Las mil y una tribulaciones del alma

 

Nuestra existencia transcurre entre encrucijadas de caminos. Tomemos el que tomemos, no hay tránsitos fáciles,... ni cortos. Es preciso tomar decisiones, incluso desde el convencimiento de que probablemente nos equivoquemos, porque son demasiados los factores a tener en cuenta, y eso sin contar con el acecho de lo imprevisible. Un día uno se da cuenta de que lo que hace apenas repercute en nuestras vidas, porque lo que realmente importa es la razón por la que lo hemos hecho. Miramos, creemos ver, decidimos en base a premisas que suelen ser ilusorias y luego, cuando se nos desmorona el castillo de naipes, maldecimos el error y a todo cuanto creemos ha podido tener que ver con ello, abriendo la puerta a la aflicción y al miedo.

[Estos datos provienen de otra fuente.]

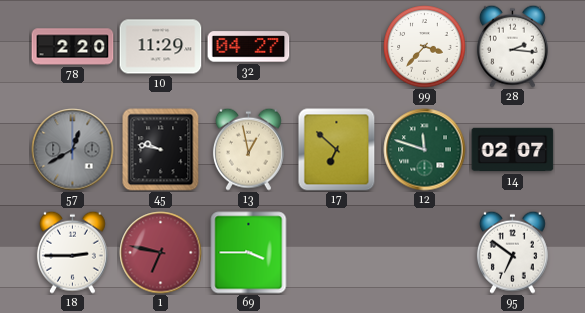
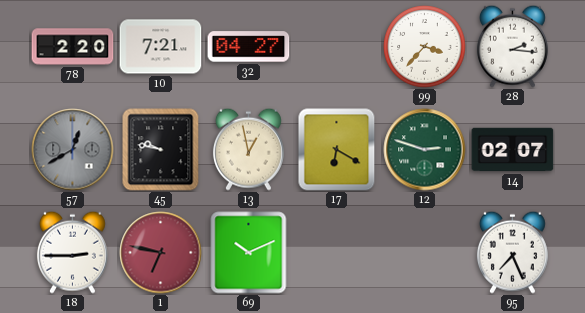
10: 11:29 -> 7:21
17: 6:52 -> 6:20
12: 11:48 -> 2:48
69: 3:45 -> 10:11
95: 6:51 -> 7:26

Pero en realidad, hace tiempo que entendí que no se trata de lo bello que es el horizonte, sino de nuestra forma de verlo. Que no es preciso cambiar el contexto, sino la mirada. Que no existe una única visión reveladora hacia la que todos debamos converger, porque hay tantas realidades como perspectivas, y la comprensión de algo tan crucial es realmente el mayor de los poderes,  porque es sanador, revitaliza el cuerpo y aligera el peso del alma, nacida ingrávida.

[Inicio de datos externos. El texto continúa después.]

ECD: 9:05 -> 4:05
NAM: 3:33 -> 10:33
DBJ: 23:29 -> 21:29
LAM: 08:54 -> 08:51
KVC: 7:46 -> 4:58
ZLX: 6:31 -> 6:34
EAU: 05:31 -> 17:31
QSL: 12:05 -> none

Se trata de entender que toda la magnitud del universo yace en uno mismo, que todo es simplificable y accesible cuando se acepta y se afronta que no hay más realidades a nuestro alcance que la que nos permitimos ver, y que es preciso conciliarse profundamente con uno mismo para emitir luz.

Y me digo a mí misma una y otra vez que quiero ser como el faro en lo alto de su atalaya o en mitad de la nada. El asceta que no precisa de más luz que la propia para ser lo que es, para ser estrella en medio de la oscuridad, el lazarillo del desorientado.

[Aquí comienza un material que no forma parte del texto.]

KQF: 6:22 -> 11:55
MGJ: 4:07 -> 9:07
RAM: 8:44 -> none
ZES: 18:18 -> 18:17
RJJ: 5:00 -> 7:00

Pero todo esto no es sencillo, y desentrañarlo no es algo que suceda porque sí. Uno descubre la magnitud de esa armonía tras largas y cruentas batallas sin vencedores ni vencidos, tras librarse —y no siempre— de las garras del dolor, tras entender que el miedo a volar te impide vivir. Y no deseo olvidar nada, para entender mis ques y porqués, para avanzar sin negar. Quiero recordarlo todo pero no llevarlo conmigo.

Cuando esto ocurre, y uno lo interioriza, muchas de las preocupaciones que asfixiaban tu día a día se disipan, convirtiéndose en algo episódico y trivial.

Para adquirir conciencia del entorno, primero es necesario respetarse a uno mismo, aprender a reconciliarse con la perfecta imperfección de nuestro proceder y amarse de verdad, sin pedirnos más de lo que podemos llegar a dar. Comprometerse con uno mismo es hacerse merecedor de una gran paz interior, libre de angustias e innecesarias exigencias que después se transforman en sinsabores.

Avanzar tan ligero de carga es posible, pero como ya he dicho, nada fácil de conseguir. Es preciso convencernos para pasar páginas, darnos cuenta de que no es imprescindible entender para querer, que no todo está a nuestro alcance, porque muchas veces basta con imaginarlo para vivirlo de una u otra manera.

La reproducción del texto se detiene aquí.